The swearing in ceremony was witnessed by many dignitaries and foreign heads of states, including presidents of Uganda, Tanzania and Zambia as well as the prime minister of Rwanda and Zanele Mbeki, the wife of the South African president, Thabo Mbeki.

==Cabinet==
As a requirement, the president is expected to announce his cabinet shortly after taking office. Kibaki announced the list of his cabinet ministers on 4 January at 2:00 pm.

==Manifesto==
When he became president, Kibaki inherited a weak and declining economy and a corrupt system, which promised to change by increasing school enrollment, implementing free primary education, introducing basic and affordable health care access to all citizens and rehabilitating roads and other infrastructure. He also vowed to sustain peace and uphold the constitution.

==Achievements==
Mwai Kibaki made several landmark achievements during his first term as president of Kenya.

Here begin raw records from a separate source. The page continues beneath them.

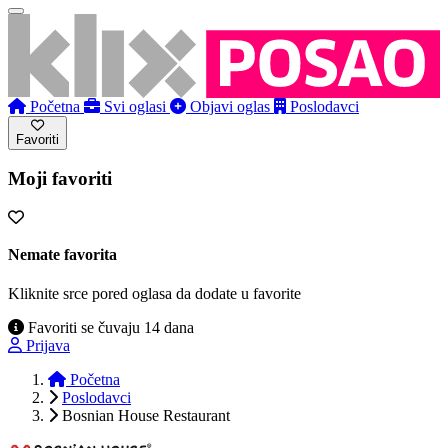
Početna
Svi oglasi
Objavi oglas
Poslodavci
Favoriti
Moji favoriti
Nemate favorita
Kliknite srce pored oglasa da dodate u favorite
Favoriti se čuvaju 14 dana
Prijava
Početna
Poslodavci
Bosnian House Restaurant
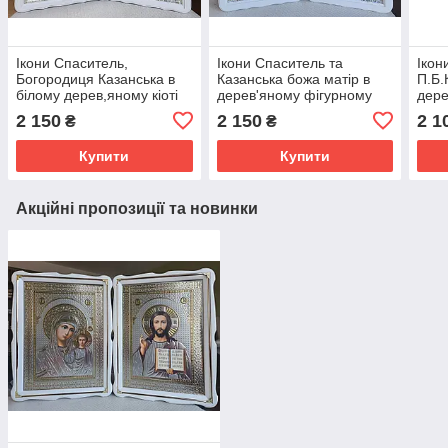
Ікони Спаситель,
Ікони Спаситель та
Ікон
Богородиця Казанська в
Казанська божа матір в
П.Б.
білому дерев,яному кіоті
дерев'яному фігурному
дере
під склом, розмір кіота
кіоті під склом, розмір
кіот
2 150
2 150
2 1
₴
₴
31×41 лік 20×30.
39*29,лік срібло 20×30
39*2
Купити
Купити
Акційні пропозиції та новинки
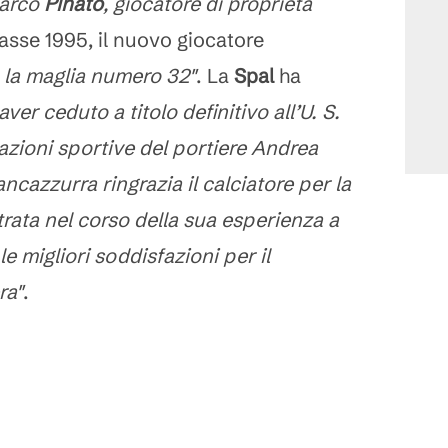
Marco
Pinato
, giocatore di proprietà
lasse 1995, il nuovo giocatore
à la maglia numero 32"
. La
Spal
ha
aver ceduto a titolo definitivo all’U. S.
tazioni sportive del portiere Andrea
ancazzurra ringrazia il calciatore per la
trata nel corso della sua esperienza a
e migliori soddisfazioni per il
ra"
.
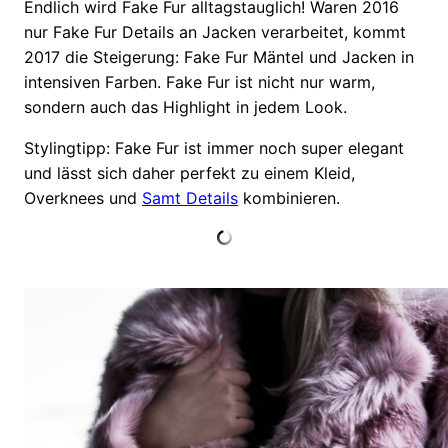
Endlich wird Fake Fur alltagstauglich! Waren 2016
nur Fake Fur Details an Jacken verarbeitet, kommt
2017 die Steigerung: Fake Fur Mäntel und Jacken in
intensiven Farben. Fake Fur ist nicht nur warm,
sondern auch das Highlight in jedem Look.
Stylingtipp: Fake Fur ist immer noch super elegant
und lässt sich daher perfekt zu einem Kleid,
Overknees und
Samt Details
kombinieren.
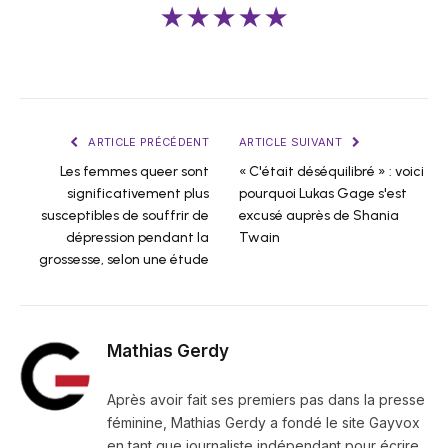
★★★★★
ARTICLE PRÉCÉDENT
ARTICLE SUIVANT
Les femmes queer sont
« C'était déséquilibré » : voici
significativement plus
pourquoi Lukas Gage s'est
susceptibles de souffrir de
excusé auprès de Shania
dépression pendant la
Twain
grossesse, selon une étude
Mathias Gerdy
Après avoir fait ses premiers pas dans la presse
féminine, Mathias Gerdy a fondé le site Gayvox
en tant que journaliste indépendant pour écrire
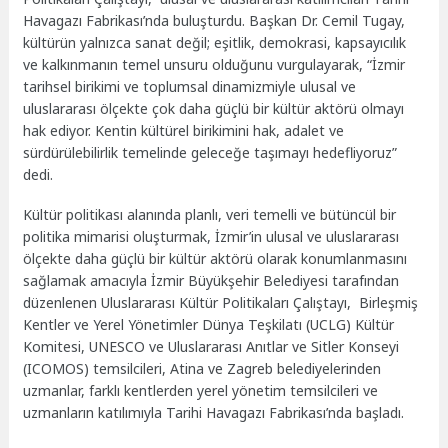
Havagazı Fabrikası’nda buluşturdu. Başkan Dr. Cemil Tugay,
kültürün yalnızca sanat değil; eşitlik, demokrasi, kapsayıcılık
ve kalkınmanın temel unsuru olduğunu vurgulayarak, “İzmir
tarihsel birikimi ve toplumsal dinamizmiyle ulusal ve
uluslararası ölçekte çok daha güçlü bir kültür aktörü olmayı
hak ediyor. Kentin kültürel birikimini hak, adalet ve
sürdürülebilirlik temelinde geleceğe taşımayı hedefliyoruz”
dedi.
Kültür politikası alanında planlı, veri temelli ve bütüncül bir
politika mimarisi oluşturmak, İzmir’in ulusal ve uluslararası
ölçekte daha güçlü bir kültür aktörü olarak konumlanmasını
sağlamak amacıyla İzmir Büyükşehir Belediyesi tarafından
düzenlenen Uluslararası Kültür Politikaları Çalıştayı, Birleşmiş
Kentler ve Yerel Yönetimler Dünya Teşkilatı (UCLG) Kültür
Komitesi, UNESCO ve Uluslararası Anıtlar ve Sitler Konseyi
(ICOMOS) temsilcileri, Atina ve Zagreb belediyelerinden
uzmanlar, farklı kentlerden yerel yönetim temsilcileri ve
uzmanların katılımıyla Tarihi Havagazı Fabrikası’nda başladı.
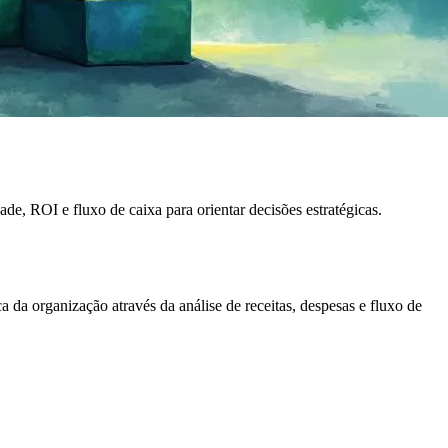
, ROI e fluxo de caixa para orientar decisões estratégicas.
 da organização através da análise de receitas, despesas e fluxo de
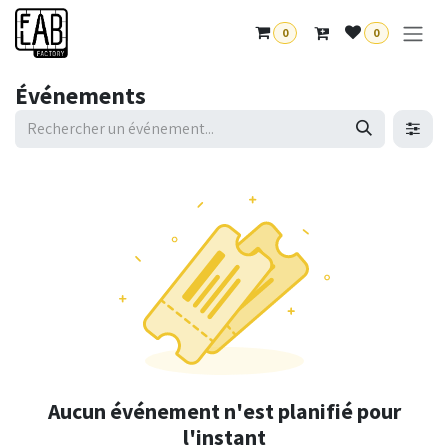
Se rendre au contenu
0
0
Événements
Aucun événement n'est planifié pour
l'instant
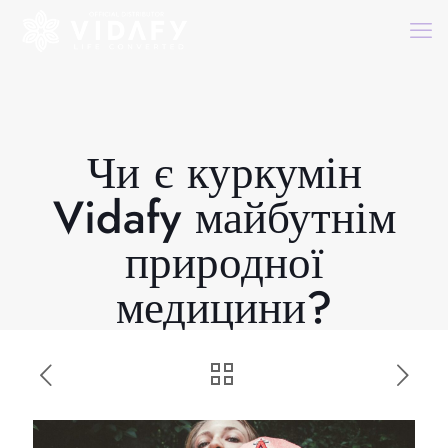
Чи є куркумін
Vidafy майбутнім
природної
медицини?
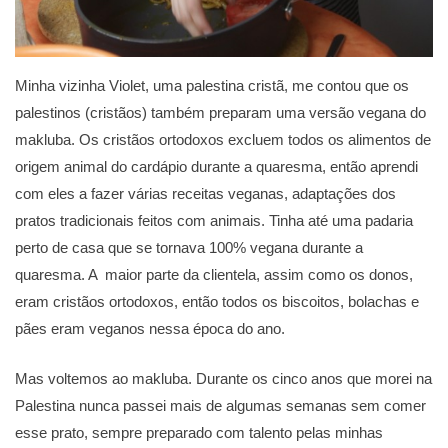
Minha vizinha Violet, uma palestina cristã, me contou que os
palestinos (cristãos) também preparam uma versão vegana do
makluba. Os cristãos ortodoxos excluem todos os alimentos de
origem animal do cardápio durante a quaresma, então aprendi
com eles a fazer várias receitas veganas, adaptações dos
pratos tradicionais feitos com animais. Tinha até uma padaria
perto de casa que se tornava 100% vegana durante a
quaresma. A maior parte da clientela, assim como os donos,
eram cristãos ortodoxos, então todos os biscoitos, bolachas e
pães eram veganos nessa época do ano.
Mas voltemos ao makluba. Durante os cinco anos que morei na
Palestina nunca passei mais de algumas semanas sem comer
esse prato, sempre preparado com talento pelas minhas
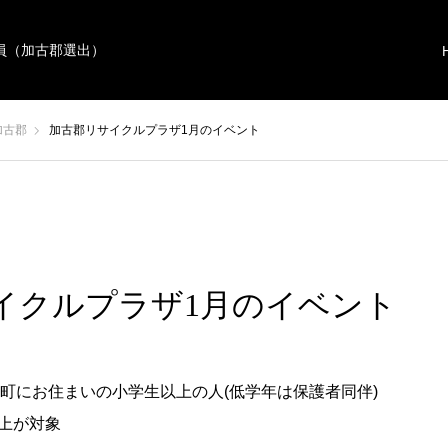
員（加古郡選出）
加古郡
加古郡リサイクルプラザ1月のイベント
イクルプラザ1月のイベント
町にお住まいの小学生以上の人(低学年は保護者同伴)
以上が対象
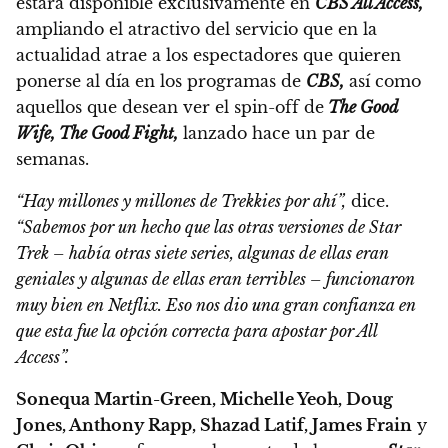
estará disponible exclusivamente en
CBS All Access,
ampliando el atractivo del servicio que en la
actualidad atrae a los espectadores que quieren
ponerse al día en los programas de
CBS,
así como
aquellos que desean ver el spin-off de
The Good
Wife, The Good Fight,
lanzado hace un par de
semanas.
“Hay millones y millones de Trekkies por ahí”,
dice.
“Sabemos por un hecho que las otras versiones de Star
Trek – había otras siete series, algunas de ellas eran
geniales y algunas de ellas eran terribles – funcionaron
muy bien en Netflix. Eso nos dio una gran confianza en
que esta fue la opción correcta para apostar por All
Access”.
Sonequa Martin-Green, Michelle Yeoh, Doug
Jones, Anthony Rapp, Shazad Latif, James Frain
y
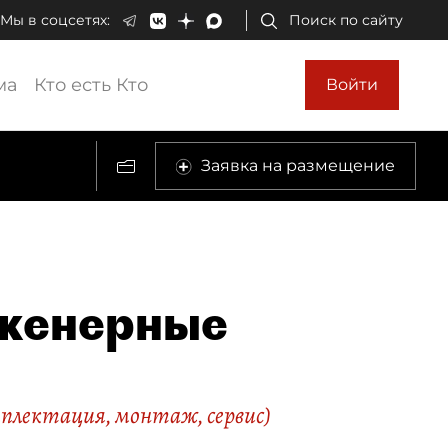
Мы в соцсетях:
Поиск по сайту
ма
Кто есть Кто
Войти
Заявка на размещение
нженерные
плектация, монтаж, сервис)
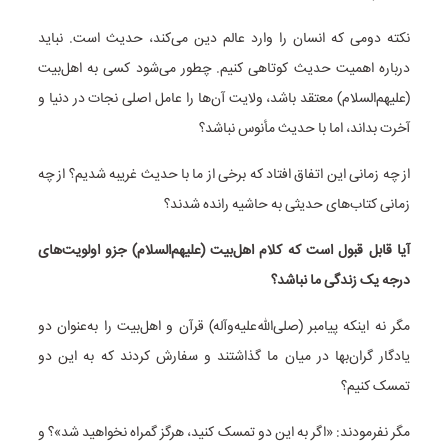
نکته دومی که انسان را وارد عالم دین می‌کند، حدیث است. نباید
درباره اهمیت حدیث کوتاهی کنیم. چطور می‌شود کسی به اهل‌بیت
(علیهم‌السلام) معتقد باشد، ولایت آن‌ها را عامل اصلی نجات در دنیا و
آخرت بداند، اما با حدیث مأنوس نباشد؟
از چه زمانی این اتفاق افتاد که برخی از ما با حدیث غریبه شدیم؟ از چه
زمانی کتاب‌های حدیثی به حاشیه رانده شدند؟
آیا قابل قبول است که کلام اهل‌بیت (علیهم‌السلام) جزو اولویت‌های
درجه یک زندگی ما نباشد؟
مگر نه اینکه پیامبر (صلی‌الله‌علیه‌وآله) قرآن و اهل‌بیت را به‌عنوان دو
یادگار گران‌بها در میان ما گذاشتند و سفارش کردند که به این دو
تمسک کنیم؟
مگر نفرمودند: «اگر به این دو تمسک کنید، هرگز گمراه نخواهید شد»؟ و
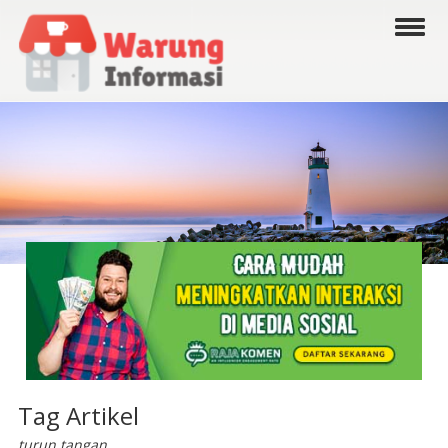
Tag Artikel
turun tangan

=== Free Primary Education ===
To improve the education system, Kibaki introduced the free primary education program and made it accessible to everyone, especially children from ages of six years to thirteen years. This program resulted in a record number of children attending school. Within his first term in office, one million children who previously lacked the financial means to attend school enrolled in public primary schools.

=== Revitalization of agriculture ===
Another campaign promise that Kibaki made to his supporters was improvement of the Agricultural sector in Kenya. Immediately he was elected president, President Kibaki promised to empower the farmers and expand the farming acreage. His other main project was opening up of failed irrigation schemes and the mechanisation of agriculture. These initiatives led to a boom in Agriculture in Kenya.

Additionally, Kibaki endorsed projects to rehabilitate and expand irrigation schemes such as Bura, Hola, West Kano, Mwea, Nzoia, Ahero and Katilu. This increased area under irrigation from 119,200 hectares to 151,800 hectares. In addition, new schemes were opened up in the Yala swamp, Katilu and Lokubae in Turkana, Kibwezi, Masinga, Kiambere, among others. While Kibaki managed to expand irrigation schemes such as Bura, he failed to fulfill most of these promises.

The promotion of agro-based industries and agricultural exports became one of his pet projects. Despite difficulties of drought, and increased global fuel prices, the Kibaki government managed to put agriculture as a driver of the national economy.

In 2003, the number of people Who Were living below the absolute poverty lines of one dollar a day and were food insecure because they could not have access to one full meal a day was 56 per cent and 52 per cent respectively. By the time he left power, these numbers had declined to 46 per cent and 36 per cent respectively.